╔══
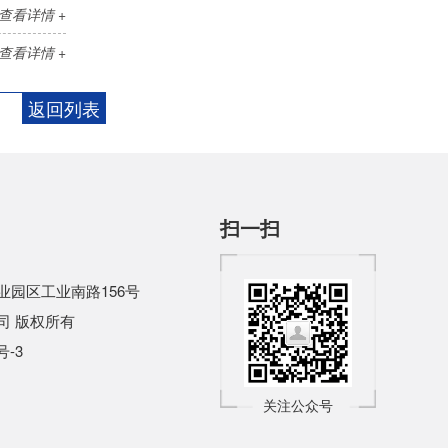
查看详情 +
查看详情 +
返回列表
扫一扫
园区工业南路156号
司
版权所有
号-3
关注公众号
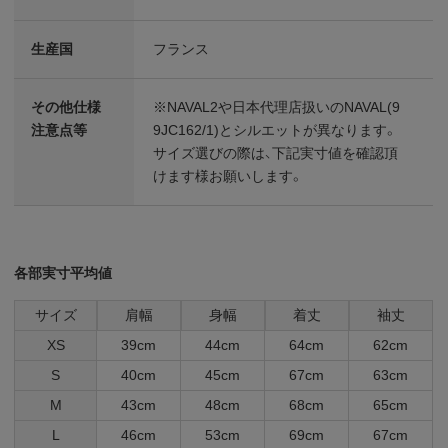
生産国
フランス
その他仕様
※NAVAL2や日本代理店扱いのNAVAL(9
注意点等
9JC162/1)とシルエットが異なります。
サイズ選びの際は、下記実寸値を確認頂
けます様お願いします。
各部実寸平均値
サイズ
肩幅
身幅
着丈
袖丈
XS
39cm
44cm
64cm
62cm
S
40cm
45cm
67cm
63cm
M
43cm
48cm
68cm
65cm
L
46cm
53cm
69cm
67cm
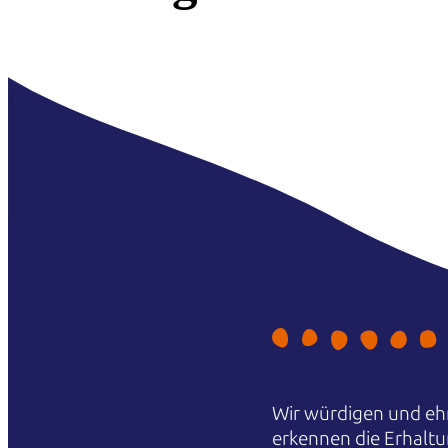
Wir würdigen und ehr
erkennen die Erhaltu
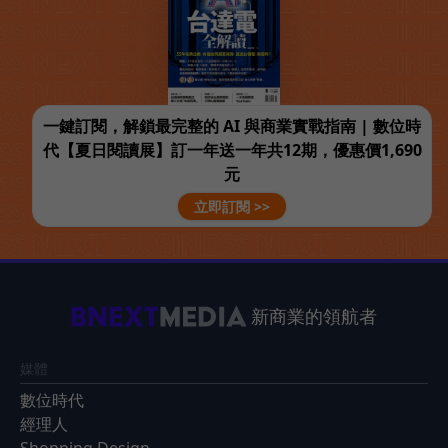
一鍵訂閱，解鎖最完整的 AI 與商業實戰指南 | 數位時
代【夏日閱讀展】訂一年送一年共12期，優惠價1,690
元
立即訂閱 >>
新商業的領航者
媒體
數位時代
經理人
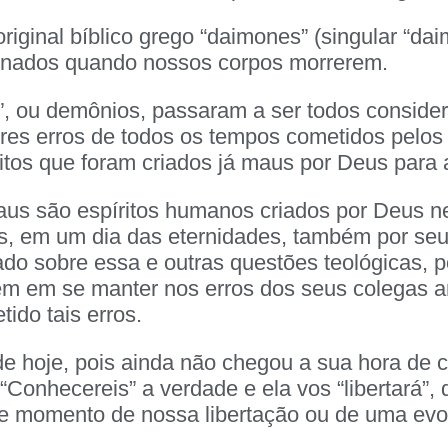
 original bíblico grego “daimones” (singular “
rnados quando nossos corpos morrerem.
, ou demônios, passaram a ser todos consider
es erros de todos os tempos cometidos pelos t
itos que foram criados já maus por Deus para 
aus são espíritos humanos criados por Deus ne
is, em um dia das eternidades, também por seu l
ado sobre essa e outras questões teológicas, 
tem em se manter nos erros dos seus colegas a
ido tais erros.
 hoje, pois ainda não chegou a sua hora de 
 “Conhecereis” a verdade e ela vos “libertará”,
e momento de nossa libertação ou de uma evol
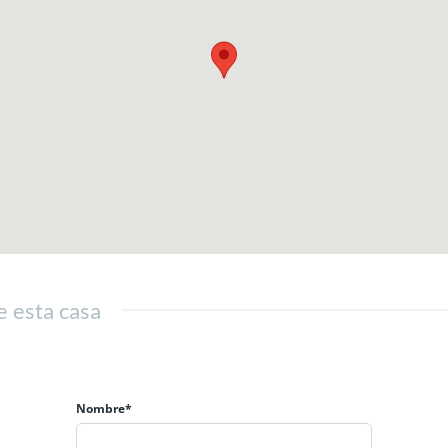
e esta casa
Nombre*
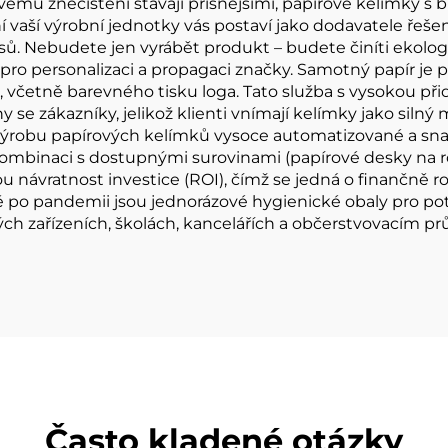
ému znečištění stávají přísnějšími, papírové kelímky s b
 vaší výrobní jednotky vás postaví jako dodavatele řešení 
ů. Nebudete jen vyrábět produkt – budete činíti ekolog
pro personalizaci a propagaci značky. Samotný papír je
 včetně barevného tisku loga. Tato služba s vysokou při
se zákazníky, jelikož klienti vnímají kelímky jako silný 
robu papírových kelímků vysoce automatizované a snadno
kombinaci s dostupnými surovinami (papírové desky na ro
ou návratnost investice (ROI), čímž se jedná o finančně
bě po pandemii jsou jednorázové hygienické obaly pro po
 zařízeních, školách, kancelářích a občerstvovacím prů
Často kladené otázky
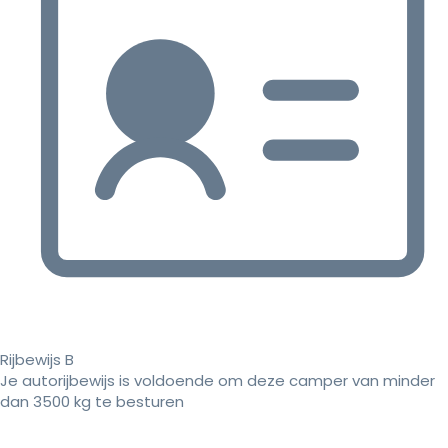
Rijbewijs B
Je autorijbewijs is voldoende om deze camper van minder
dan 3500 kg te besturen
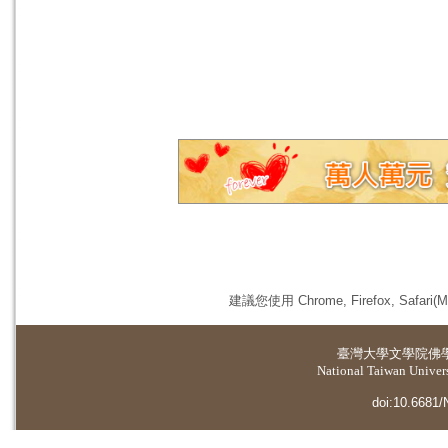
建議您使用 Chrome, Firefox, 
臺灣大學
文學院佛
National Taiwan Universi
doi:10.6681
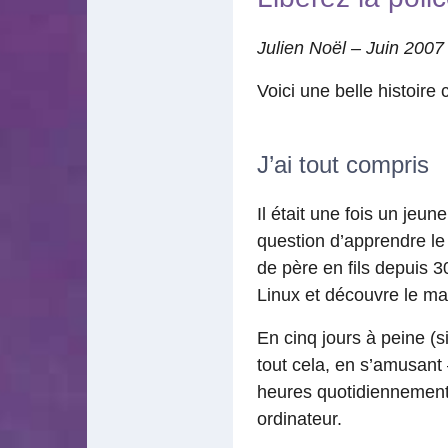
Julien Noël – Juin 2007
Voici une belle histoir
J’ai tout compris
Il était une fois un jeun
question d’apprendre le B
de père en fils depuis 3
Linux et découvre le man
En cinq jours à peine (si
tout cela, en s’amusant
heures quotidiennement d
ordinateur.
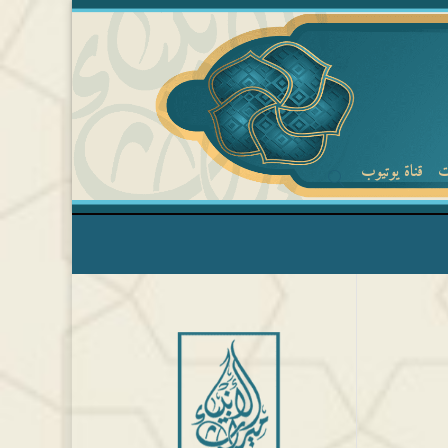
ت
قناة يوتيوب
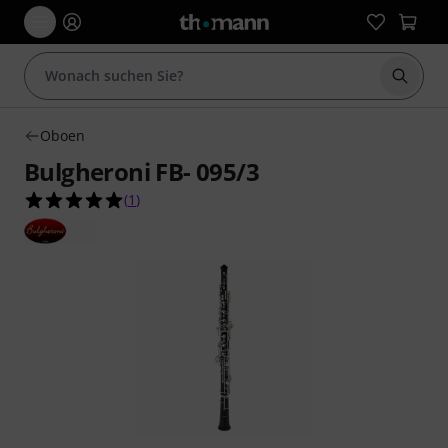
Suche 
Oboen
Bulgheroni FB- 095/3
5.0 von 5 Sternen aus 1 Kundenbewertungen
(
1
)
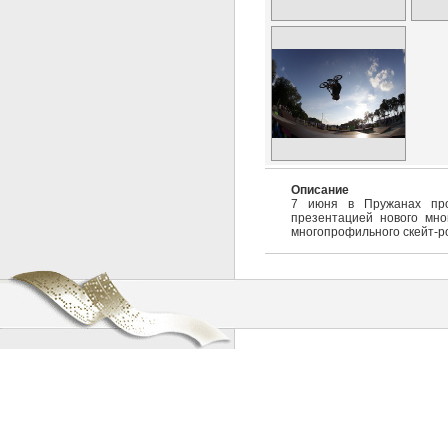
Описание
7 июня в Пружанах прош
презентацией нового мно
многопрофильного скейт-р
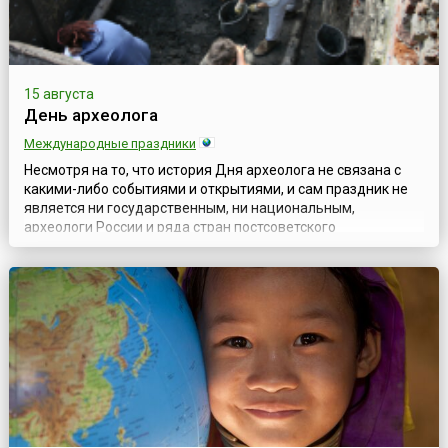
15 августа
День археолога
Международные праздники
Несмотря на то, что история Дня археолога не связана с
какими-либо событиями и открытиями, и сам праздник не
является ни государственным, ни национальным,
археологи России и ряда стран постсоветского
пространства отмечают свой профессиональный праздник
15 августа. Существует несколько версий истории его
возникновения. По одной из них, традиция отмечать 15
августа День археолога сложилась в ССС...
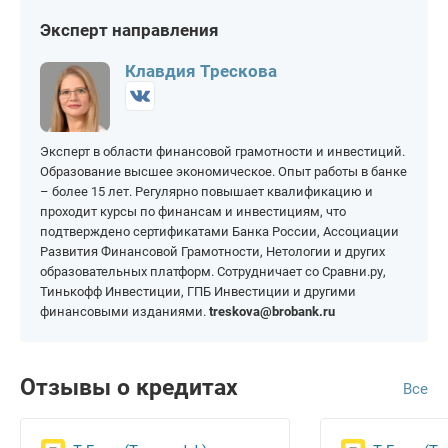
квартиры
Екатеринбург
Москва
Эксперт направления
Казань
Нижний Новгород
Клавдия Трескова
Новосибирск
Самара
Омск
Уфа
Эксперт в области финансовой грамотности и инвестиций.
Пермь
Челябинск
Образование высшее экономическое. Опыт работы в банке
Ростов-на-Дону
– более 15 лет. Регулярно повышает квалификацию и
проходит курсы по финансам и инвестициям, что
подтверждено сертификатами Банка России, Ассоциации
Развития Финансовой Грамотности, Нетологии и других
образовательных платформ. Сотрудничает со Сравни.ру,
Тинькофф Инвестиции, ГПБ Инвестиции и другими
финансовыми изданиями.
treskova@brobank.ru
Отзывы о кредитах
Все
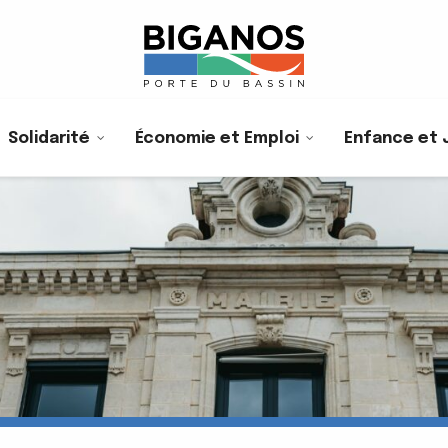
Solidarité
Économie et Emploi
Enfance et 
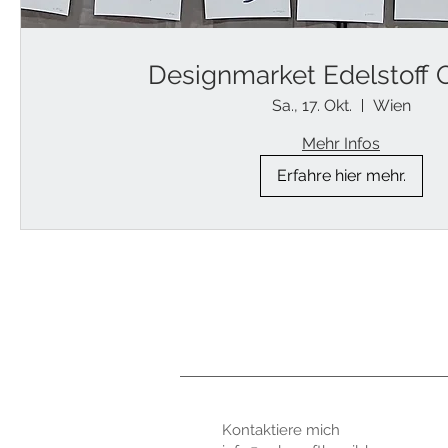
Designmarket Edelstoff 
Sa., 17. Okt.
Wien
Mehr Infos
Erfahre hier mehr.
Kontaktiere mic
╚══
» Requirement: The records above should be returned exactly, with only their pictures held back.

» Reply:
查看详情 +
查看详情 +
返回列表
扫一扫
园区工业南路156号
司
版权所有
号-3
关注公众号
生産国
フランス
その他仕様
※NAVAL2や日本代理店扱いのNAVAL(9
注意点等
9JC162/1)とシルエットが異なります。
サイズ選びの際は、下記実寸値を確認頂
けます様お願いします。
各部実寸平均値
サイズ
肩幅
身幅
着丈
袖丈
XS
39cm
44cm
64cm
62cm
S
40cm
45cm
67cm
63cm
M
43cm
48cm
68cm
65cm
L
46cm
53cm
69cm
67cm
Wir würdigen und ehr
erkennen die Erhaltu
一鍵訂閱，解鎖最完整的 AI 與商業實戰指南 | 數位時
代【夏日閱讀展】訂一年送一年共12期，優惠價1,690
元
立即訂閱 >>
新商業的領航者
媒體
數位時代
經理人
 original bíblico grego “daimones” (singular “
rnados quando nossos corpos morrerem.
, ou demônios, passaram a ser todos consider
es erros de todos os tempos cometidos pelos t
itos que foram criados já maus por Deus para 
aus são espíritos humanos criados por Deus ne
is, em um dia das eternidades, também por seu l
ado sobre essa e outras questões teológicas, 
tem em se manter nos erros dos seus colegas a
ido tais erros.
 hoje, pois ainda não chegou a sua hora de 
 “Conhecereis” a verdade e ela vos “libertará”,
e momento de nossa libertação ou de uma evol
e esta casa
Nombre*
ému znečištění stávají přísnějšími, papírové kelímky s b
 vaší výrobní jednotky vás postaví jako dodavatele řešení 
ů. Nebudete jen vyrábět produkt – budete činíti ekolog
pro personalizaci a propagaci značky. Samotný papír je
 včetně barevného tisku loga. Tato služba s vysokou při
se zákazníky, jelikož klienti vnímají kelímky jako silný 
robu papírových kelímků vysoce automatizované a snadno
kombinaci s dostupnými surovinami (papírové desky na ro
ou návratnost investice (ROI), čímž se jedná o finančně
bě po pandemii jsou jednorázové hygienické obaly pro po
 zařízeních, školách, kancelářích a občerstvovacím prů
Často kladené otázky
Rijbewijs B
Je autorijbewijs is voldoende om deze camper van minder
dan 3500 kg te besturen
建議您使用 Chrome, Firefox, 
臺灣大學
文學院佛
National Taiwan Universi
doi:10.6681
Julien Noël – Juin 2007
Voici une belle histoir
J’ai tout compris
Il était une fois un jeun
question d’apprendre le B
de père en fils depuis 3
Linux et découvre le man
En cinq jours à peine (si
tout cela, en s’amusant
heures quotidiennement d
ordinateur.
ت
قناة يوتيوب
Suche 
Oboen
Bulgheroni FB- 095/3
5.0 von 5 Sternen aus 1 Kundenbewertungen
(
1
)
Описание
7 июня в Пружанах прош
презентацией нового мно
многопрофильного скейт-р
15 августа
День археолога
Международные праздники
Несмотря на то, что история Дня археолога не связана с
какими-либо событиями и открытиями, и сам праздник не
является ни государственным, ни национальным,
археологи России и ряда стран постсоветского
пространства отмечают свой профессиональный праздник
15 августа. Существует несколько версий истории его
возникновения. По одной из них, традиция отмечать 15
августа День археолога сложилась в ССС...
квартиры
Екатеринбург
Москва
Эксперт направления
Казань
Нижний Новгород
Клавдия Трескова
Новосибирск
Самара
Омск
Уфа
Эксперт в области финансовой грамотности и инвестиций.
Пермь
Челябинск
Образование высшее экономическое. Опыт работы в банке
Ростов-на-Дону
– более 15 лет. Регулярно повышает квалификацию и
проходит курсы по финансам и инвестициям, что
подтверждено сертификатами Банка России, Ассоциации
Развития Финансовой Грамотности, Нетологии и других
образовательных платформ. Сотрудничает со Сравни.ру,
Тинькофф Инвестиции, ГПБ Инвестиции и другими
финансовыми изданиями.
treskova@brobank.ru
Отзывы о кредитах
Все
Solidarité
Économie et Emploi
Enfance et 
Designmarket Edelstoff 
Sa., 17. Okt.
Wien
Mehr Infos
Erfahre hier mehr.
Kontaktiere mic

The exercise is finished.